We have to perform border expansion because the morphological process undergoes within windows. In the gear tooth case, we add a one-line black border to the original image. It seems that the shrinking breaks down the topology property of the black background: the background is surrounding the gear so that the result should be a circle instead of the extra points shown in the Fig.17.

A closer investigation can explain this. If we set the added border to be white, we can have the result below (the color is reversed for the purpose of better displaying):

The background (now in white) is now a circle and is not broke down to points, and our shrinking algorithm is not going wrong.

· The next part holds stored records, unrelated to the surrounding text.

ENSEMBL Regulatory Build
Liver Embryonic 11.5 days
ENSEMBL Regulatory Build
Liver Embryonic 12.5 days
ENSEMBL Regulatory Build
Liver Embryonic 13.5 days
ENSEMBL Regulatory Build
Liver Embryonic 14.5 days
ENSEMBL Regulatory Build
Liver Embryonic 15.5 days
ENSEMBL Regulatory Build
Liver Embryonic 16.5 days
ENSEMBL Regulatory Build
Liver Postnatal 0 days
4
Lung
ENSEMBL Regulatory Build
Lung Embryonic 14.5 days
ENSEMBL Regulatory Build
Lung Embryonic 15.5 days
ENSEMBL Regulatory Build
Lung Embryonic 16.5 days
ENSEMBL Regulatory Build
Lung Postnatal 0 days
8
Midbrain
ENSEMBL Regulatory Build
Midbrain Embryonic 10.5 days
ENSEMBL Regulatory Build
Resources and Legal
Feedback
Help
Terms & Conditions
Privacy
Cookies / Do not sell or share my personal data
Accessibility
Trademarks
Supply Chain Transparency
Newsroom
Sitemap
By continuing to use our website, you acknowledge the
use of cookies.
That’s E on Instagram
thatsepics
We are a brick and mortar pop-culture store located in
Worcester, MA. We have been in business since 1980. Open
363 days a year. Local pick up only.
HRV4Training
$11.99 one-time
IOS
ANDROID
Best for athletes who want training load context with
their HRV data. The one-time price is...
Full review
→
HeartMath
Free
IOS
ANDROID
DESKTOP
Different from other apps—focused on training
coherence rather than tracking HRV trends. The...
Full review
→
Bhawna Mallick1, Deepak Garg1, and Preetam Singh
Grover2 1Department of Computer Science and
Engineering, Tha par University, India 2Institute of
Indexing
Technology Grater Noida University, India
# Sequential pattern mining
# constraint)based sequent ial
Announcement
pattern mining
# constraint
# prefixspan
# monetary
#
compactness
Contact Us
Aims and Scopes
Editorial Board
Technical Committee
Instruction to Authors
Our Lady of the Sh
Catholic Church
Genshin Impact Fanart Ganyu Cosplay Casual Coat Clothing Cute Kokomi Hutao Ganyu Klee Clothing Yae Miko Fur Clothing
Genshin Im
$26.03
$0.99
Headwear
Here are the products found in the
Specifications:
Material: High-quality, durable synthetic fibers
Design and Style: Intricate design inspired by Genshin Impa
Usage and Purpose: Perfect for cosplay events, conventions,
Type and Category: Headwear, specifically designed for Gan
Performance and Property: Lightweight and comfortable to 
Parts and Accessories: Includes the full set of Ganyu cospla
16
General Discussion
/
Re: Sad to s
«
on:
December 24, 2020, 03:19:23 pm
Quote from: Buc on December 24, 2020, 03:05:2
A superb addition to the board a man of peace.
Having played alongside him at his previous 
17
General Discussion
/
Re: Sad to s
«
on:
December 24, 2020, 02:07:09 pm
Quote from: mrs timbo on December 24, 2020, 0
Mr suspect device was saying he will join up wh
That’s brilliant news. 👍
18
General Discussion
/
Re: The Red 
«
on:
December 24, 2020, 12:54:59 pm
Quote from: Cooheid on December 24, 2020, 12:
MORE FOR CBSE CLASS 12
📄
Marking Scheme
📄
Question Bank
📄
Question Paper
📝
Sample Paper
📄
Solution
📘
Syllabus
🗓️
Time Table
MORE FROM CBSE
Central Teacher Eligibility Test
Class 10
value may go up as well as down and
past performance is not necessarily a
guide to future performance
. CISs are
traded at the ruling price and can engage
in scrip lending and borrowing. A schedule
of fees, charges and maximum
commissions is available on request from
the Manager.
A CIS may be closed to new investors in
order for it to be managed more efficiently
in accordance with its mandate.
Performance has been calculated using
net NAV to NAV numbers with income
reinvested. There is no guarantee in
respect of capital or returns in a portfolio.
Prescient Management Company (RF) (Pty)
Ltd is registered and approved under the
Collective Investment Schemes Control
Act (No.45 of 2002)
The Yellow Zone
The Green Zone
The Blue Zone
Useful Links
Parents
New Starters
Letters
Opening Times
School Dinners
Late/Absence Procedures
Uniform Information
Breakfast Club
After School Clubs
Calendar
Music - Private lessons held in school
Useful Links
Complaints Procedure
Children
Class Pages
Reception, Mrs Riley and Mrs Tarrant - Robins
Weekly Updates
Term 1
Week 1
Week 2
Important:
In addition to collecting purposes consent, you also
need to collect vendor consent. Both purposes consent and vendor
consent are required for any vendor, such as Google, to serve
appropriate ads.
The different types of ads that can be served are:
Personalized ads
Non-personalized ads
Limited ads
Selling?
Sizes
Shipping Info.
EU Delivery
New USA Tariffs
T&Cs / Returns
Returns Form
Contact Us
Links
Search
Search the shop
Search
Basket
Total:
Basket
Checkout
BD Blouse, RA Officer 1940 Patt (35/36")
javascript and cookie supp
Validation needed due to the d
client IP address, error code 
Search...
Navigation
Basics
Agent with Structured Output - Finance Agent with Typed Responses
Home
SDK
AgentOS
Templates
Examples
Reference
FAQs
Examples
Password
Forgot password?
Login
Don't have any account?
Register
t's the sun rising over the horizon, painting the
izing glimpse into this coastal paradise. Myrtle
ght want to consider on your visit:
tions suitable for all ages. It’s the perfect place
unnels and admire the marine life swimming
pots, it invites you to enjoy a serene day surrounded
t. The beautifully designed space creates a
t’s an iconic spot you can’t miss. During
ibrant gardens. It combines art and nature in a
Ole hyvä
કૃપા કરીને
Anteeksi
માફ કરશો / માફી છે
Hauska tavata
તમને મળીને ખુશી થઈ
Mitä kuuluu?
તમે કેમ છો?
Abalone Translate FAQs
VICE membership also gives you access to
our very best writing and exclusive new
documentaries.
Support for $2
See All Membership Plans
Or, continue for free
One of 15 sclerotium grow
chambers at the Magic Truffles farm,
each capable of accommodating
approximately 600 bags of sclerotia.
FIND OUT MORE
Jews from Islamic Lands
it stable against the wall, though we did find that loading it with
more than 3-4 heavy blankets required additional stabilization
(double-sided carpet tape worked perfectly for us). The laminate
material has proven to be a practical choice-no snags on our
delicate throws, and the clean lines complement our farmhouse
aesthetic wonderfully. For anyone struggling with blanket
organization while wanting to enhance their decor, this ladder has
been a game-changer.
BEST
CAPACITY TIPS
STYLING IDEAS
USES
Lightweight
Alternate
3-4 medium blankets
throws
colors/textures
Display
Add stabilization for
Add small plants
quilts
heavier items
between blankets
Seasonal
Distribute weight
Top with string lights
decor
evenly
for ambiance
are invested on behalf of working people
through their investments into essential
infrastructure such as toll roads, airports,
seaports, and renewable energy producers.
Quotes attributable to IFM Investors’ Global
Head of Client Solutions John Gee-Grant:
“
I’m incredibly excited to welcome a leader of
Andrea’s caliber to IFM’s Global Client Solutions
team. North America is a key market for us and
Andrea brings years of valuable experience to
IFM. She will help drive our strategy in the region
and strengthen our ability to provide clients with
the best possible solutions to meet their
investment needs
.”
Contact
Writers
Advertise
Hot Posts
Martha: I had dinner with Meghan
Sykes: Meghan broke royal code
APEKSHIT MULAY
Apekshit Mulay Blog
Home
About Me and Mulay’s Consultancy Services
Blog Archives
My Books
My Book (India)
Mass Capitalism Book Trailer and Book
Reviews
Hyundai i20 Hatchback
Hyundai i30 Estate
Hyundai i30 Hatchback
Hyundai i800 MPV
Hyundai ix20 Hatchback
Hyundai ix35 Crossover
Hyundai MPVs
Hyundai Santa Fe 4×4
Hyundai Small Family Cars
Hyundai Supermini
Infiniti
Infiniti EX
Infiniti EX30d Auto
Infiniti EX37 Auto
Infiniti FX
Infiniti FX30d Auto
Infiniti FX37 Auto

Another interesting result from exploring this is we can sometimes speed up the convergence by adding an opposite color as a border expansion: it takes 95 iterations to converge when we get Fig.17 while the figure above is a converged result of only 48 iterations. This is because the shrinking can be performed simultaneously from both inside from the border of the gear and outside from our black border. However, we obtain the same information for our interest by both of these two processes. So we can say that to add a black background is more efficient.

Finally we want to point out that we should combine the three morphological algorithms with other geometrical methods (like we use in the gear tooth one) as well as other algorithms (like the one we use to counting the pathway) because shrinking, thinning and skeletonizing are relatively complicated and time-consuming processes, though by using them we can obtain crucial information.